Bitcoin’s roller coaster ride over the past few months has been well documented. We watched Bitcoin’s meteoric rise in value from $33 at the end of February (then an all-time high) to a peak of nearly $266 on April 10, followed by the crash of as much as 70 percent.
But Bitcoin prices are not the story. The opportunities that Bitcoin creates and the new virtual algorithmic currency companies are the true story.
Bitcoin is maturing quickly and has the ingredients for success
At the recent Bitcoin Conference, which attracted over 1500 people on a weekend in San Jose, it struck me how quickly the ecosystem has matured and how this is not some libertarian or hacker movement. This is a sophisticated financial technology that has the potential to dramatically change the way we think about currency, remittance, fraud, and transactions. I came away even more bullish than when I arrived.
Paypal was transformational, but Bitcoin could be revolutionary
When PayPal came out, it was the biggest challenge to the existing system, and it succeeded in creating an alternate platform for transactions that co-exists with the existing credit card infrastructure. Allowing people to transfer money via email was a huge innovation, and one that will continue to be very important but the platform still has friction in account setup and identity verification.
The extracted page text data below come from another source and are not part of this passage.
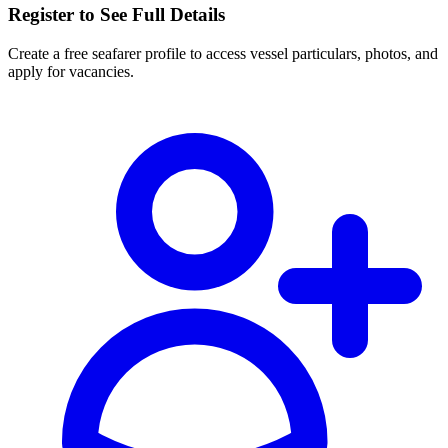
Register to See Full Details
Create a free seafarer profile to access vessel particulars, photos, and
apply for vacancies.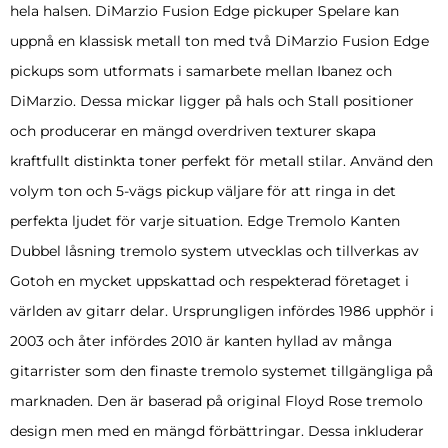
hela halsen. DiMarzio Fusion Edge pickuper Spelare kan
uppnå en klassisk metall ton med två DiMarzio Fusion Edge
pickups som utformats i samarbete mellan Ibanez och
DiMarzio. Dessa mickar ligger på hals och Stall positioner
och producerar en mängd overdriven texturer skapa
kraftfullt distinkta toner perfekt för metall stilar. Använd den
volym ton och 5-vägs pickup väljare för att ringa in det
perfekta ljudet för varje situation. Edge Tremolo Kanten
Dubbel låsning tremolo system utvecklas och tillverkas av
Gotoh en mycket uppskattad och respekterad företaget i
världen av gitarr delar. Ursprungligen infördes 1986 upphör i
2003 och åter infördes 2010 är kanten hyllad av många
gitarrister som den finaste tremolo systemet tillgängliga på
marknaden. Den är baserad på original Floyd Rose tremolo
design men med en mängd förbättringar. Dessa inkluderar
While PayPal created signup incentives in its early days ($10 balance for new accounts and a $10 referral fee), Bitcoin is being adopted quickly on its own and has the potential to go further and fundamentally change the payment infrastructure that we use today.
This is a huge deal and could make companies like MasterCard and Visa obsolete. The systems we use today for transaction processing are old. Really old. These systems have evolved from original POS systems based on cash registers, and then machines for credit card swipes.
NFC and other mobile payment solutions are the next generation of the front end, but they don’t change the underlying infrastructure. Most new payment companies, even the most innovative, tie into existing infrastructure because they have to; everyone — customers, merchants, banks — are using those systems.
Bitcoin as a global transaction platform
The Bitcoin approach has huge ramifications for an industry where nearly 40 percent of resources are dedicated to fraud detection and prevention. In a typical credit card transaction, there are multiple players that touch each transaction and they essentially all act as insurance against fraud, focused mostly on proving identity and verification.
The issuing bank represents the cardholder; the acquiring bank, the merchant; and the credit card companies broker the transactions and ensure funds are transferred and held appropriately. That doesn’t mention the third-party payment service providers, fraud analytics companies, or shopping cart providers who may also be involved.
When Visa and Mastercard built their networks, they never imagined a global e-commerce system. PayPal is different, but the work done to verify accounts up front and the resources dedicated to fraud at PayPal are substantial. And I’m not even talking about fee structures and the advantages Bitcoin has there.
Bitcoin is different because it is starting at the core. With Bitcoin, the system has been re-imagined starting with the fact that each transaction is publicly logged and acknowledged, so the transaction can be verified against fraud. The coins exist and are verified to be transferred. Still, the transactions are anonymous, and authentication to each account is not the responsibility of the system.
If regulators, institutions, or individuals request or require identity verification, the initiating institution can authenticate and validate. This is akin to your bank verifying that you own your account before sending a transaction. Much of the work done in today’s systems involves establishing trust between parties, verifying identity, and ensuring the money flows appropriately. With Bitcoin, trust can be established on entry and exit, but is not required, and the transaction is verified as part of the system itself. This is powerful in its simplicity.
Many people think first about Bitcoin as an unregulated currency. I think about it as a global interchange where each transaction is transparent, verified, and frictionless. It can fundamentally change the systems we use for transactions, and that opportunity is immense.